Friday, April 27, 2007

JBossTS, Hibernate and JBossCache

The JBossCache and Hibernate folks have been doing some great integration work recently that has called for JBossTS. Galder has written a nice summary. Check it out.

Saturday, April 21, 2007

Transactions and cars

I was on vacation a couple of weeks ago, SCUBA diving in Lanzarote. Had a great time and didn't think about work once. However, on the way home we were shuttled to the airport in a mini-bus and my mind started to wander back to work. JBossTS 4.2.3 will be the default transaction manager in JBossAS 4.2 and as a result we've been having some interesting discussions with clients about the impact this will have on them. I've written before about why transactions are needed and why this necessitates recovery and durability. However, there are still times when I feel that an everyday analogy may make things easier to explain to people, particularly those who aren't as immersed in transaction principles.

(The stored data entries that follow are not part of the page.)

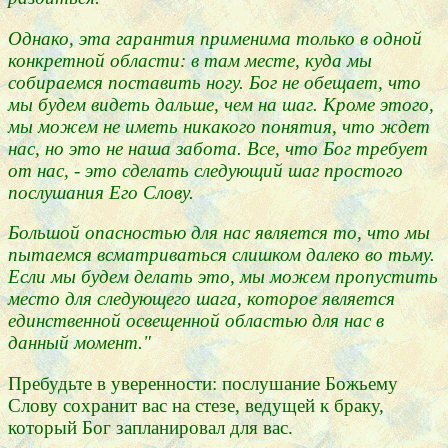
Однако, эта гарантия применима только в одной
конкретной области: в там месте, куда мы
собираемся поставить ногу. Бог не обещает, что
мы будем видеть дальше, чем на шаг. Кроме этого,
мы можем не иметь никакого понятия, что ждет
нас, но это не наша забота. Все, что Бог требует
от нас, - это сделать следующий шаг простого
послушания Его Слову.
Большой опасностью для нас является то, что мы
пытаемся всматриваться слишком далеко во тьму.
Если мы будем делать это, мы можем пропустить
место для следующего шага, которое является
единственной освещенной областью для нас в
данный момент."
Пребудьте в уверенности: послушание Божьему
Слову сохранит вас на стезе, ведущей к браку,
который Бог запланировал для вас.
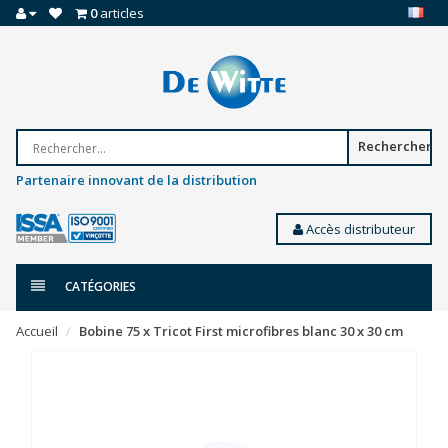
0
articles
Rechercher
Partenaire innovant de la distribution
Accès distributeur
CATÉGORIES
Accueil
Bobine 75 x Tricot First microfibres blanc 30 x 30 cm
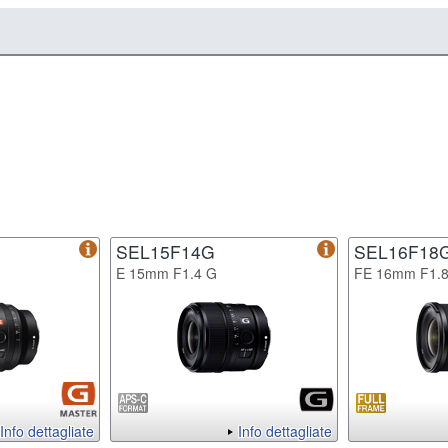
SEL15F14G
SEL16F18
E 15mm F1.4 G
FE 16mm F1.
Info dettagliate
Info dettagliate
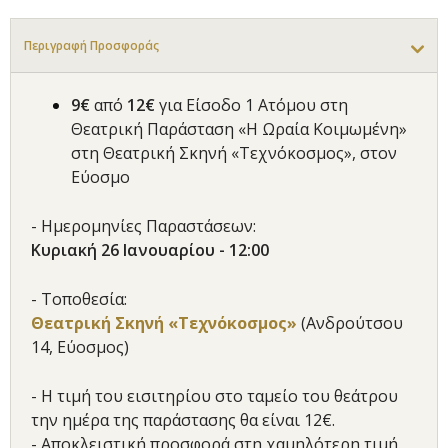
Περιγραφή Προσφοράς
9€
από
12€
για Είσοδο 1 Ατόμου στη
Θεατρική Παράσταση «Η Ωραία Κοιμωμένη»
στη Θεατρική Σκηνή «Τεχνόκοσμος», στον
Εύοσμο
- Ημερομηνίες Παραστάσεων:
Κυριακή 26 Ιανουαρίου - 12:00
- Τοποθεσία:
Θεατρική Σκηνή «Τεχνόκοσμος»
(Ανδρούτσου
14, Εύοσμος)
- Η τιμή του εισιτηρίου στο ταμείο του θεάτρου
την ημέρα της παράστασης θα είναι 12€.
- Αποκλειστική προσφορά στη χαμηλότερη τιμή.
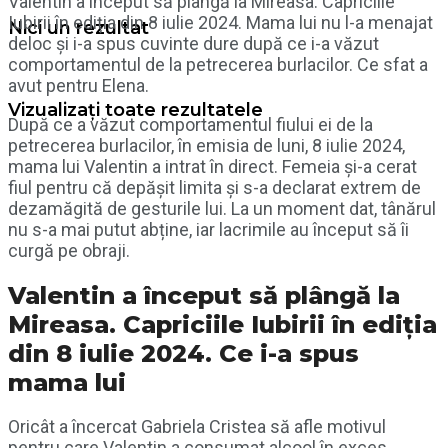
Valentin a început să plângă la Mireasa. Capriciile
Iubirii în ediția din 8 iulie 2024. Mama lui nu l-a menajat
Nici un rezultat
deloc și i-a spus cuvinte dure după ce i-a văzut
comportamentul de la petrecerea burlacilor. Ce sfat a
avut pentru Elena.
Vizualizați toate rezultatele
După ce a văzut comportamentul fiului ei de la
petrecerea burlacilor, în emisia de luni, 8 iulie 2024,
mama lui Valentin a intrat în direct. Femeia și-a cerat
fiul pentru că depășit limita și s-a declarat extrem de
dezamăgită de gesturile lui. La un moment dat, tânărul
nu s-a mai putut abține, iar lacrimile au început să îi
curgă pe obraji.
Valentin a început să plângă la
Mireasa. Capriciile Iubirii în ediția
din 8 iulie 2024. Ce i-a spus
mama lui
Oricât a încercat Gabriela Cristea să afle motivul
pentru care Valentin a consumat alcool în exces,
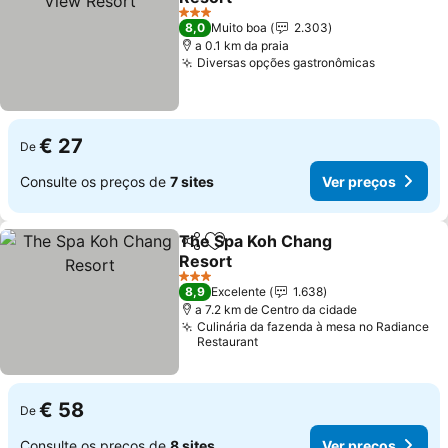
3 Estrelas
8,0
Muito boa
2.303
a 0.1 km da praia
Diversas opções gastronômicas
€ 27
De
Consulte os preços de
7 sites
Ver preços
The Spa Koh Chang
Partilhar
Adicionar aos favoritos
Resort
3 Estrelas
8,9
Excelente
1.638
a 7.2 km de Centro da cidade
Culinária da fazenda à mesa no Radiance
Restaurant
€ 58
De
Consulte os preços de
8 sites
Ver preços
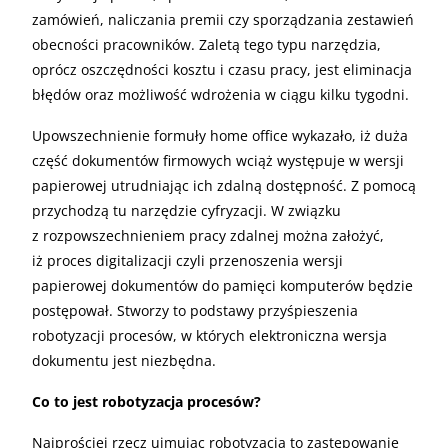
zamówień, naliczania premii czy sporządzania zestawień
obecności pracowników. Zaletą tego typu narzędzia,
oprócz oszczędności kosztu i czasu pracy, jest eliminacja
błędów oraz możliwość wdrożenia w ciągu kilku tygodni.
Upowszechnienie formuły home office wykazało, iż duża
część dokumentów firmowych wciąż występuje w wersji
papierowej utrudniając ich zdalną dostępność. Z pomocą
przychodzą tu narzędzie cyfryzacji. W związku
z rozpowszechnieniem pracy zdalnej można założyć,
iż proces digitalizacji czyli przenoszenia wersji
papierowej dokumentów do pamięci komputerów będzie
postępował. Stworzy to podstawy przyśpieszenia
robotyzacji procesów, w których elektroniczna wersja
dokumentu jest niezbędna.
Co to jest robotyzacja procesów?
Najprościej rzecz ujmując robotyzacja to zastępowanie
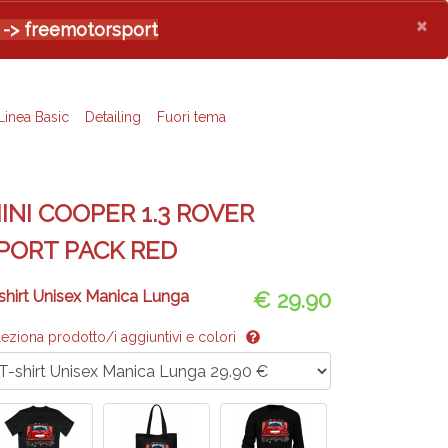
×
 -> freemotorsport
Linea Basic
Detailing
Fuori tema
INI COOPER 1.3 ROVER
PORT PACK RED
shirt Unisex Manica Lunga
€ 29.90
leziona prodotto/i aggiuntivi e colori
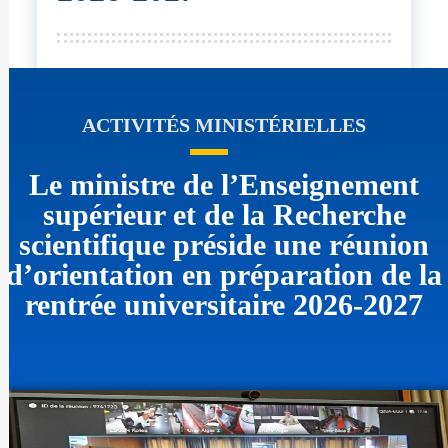
ACTIVITÉS MINISTÉRIELLES
Le ministre de l’Enseignement
supérieur et de la Recherche
scientifique préside une réunion
d’orientation en préparation de la
rentrée universitaire 2026-2027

So there I was in the mini-bus and I began to think: cars are something almost everyone knows about and probably interacts with on a daily basis in one form or another. Therefore, is there something in the architecture of a car that plays a similar role to transactions in that you take it for granted, probably don't even think about it, maybe don't use as often as you really should, reckon you can do without because you rarely (if ever) see the need, and yet if it wasn't there you'd regret it and in all likelihood never go without it again? These things are often easier to write about in retrospect, because the list I just gave took me about 20 minutes to forumlate during that trip back to the airport.

There may be more than one answer, but the one I came up with seems fairly obvious: the seat belt! Unless you live in a country that mandates wearing of seatbelts, you may not wear them often, if at all. Even if you do wear them, how many times have you really tested that they work the way they should? You just expect them to. (Most of the people in our mini-bus were not wearing their seatbelts.)

Of course in many countries there are laws that define the safety characteristics of seatbelts, so they should work well enough. But what if there were no such laws, or you lived somewhere they didn't exist, or the manufacturer decided to cut corners? (Can you say: transactions without recovery?) Because accidents (failures) don't happen all that often, the vast majority of the time you (and the vast majority of people) wouldn't care about defective or sub-standard implementations. But when the time comes for them to work and work well enough to protect your life (or critical data), that's when you would complain if they didn't (assuming you survive). You wouldn't complain at having to pay for more saftey features within your car (or mini-bus) or any slight overhead such things may incur. So why complain about adding transactions and recovery?

I haven't tried this analogy yet with any of our customers, but it'll be interesting to see if it makes it easier to explain the differences between the old and new transaction implementations provided by JBossAS.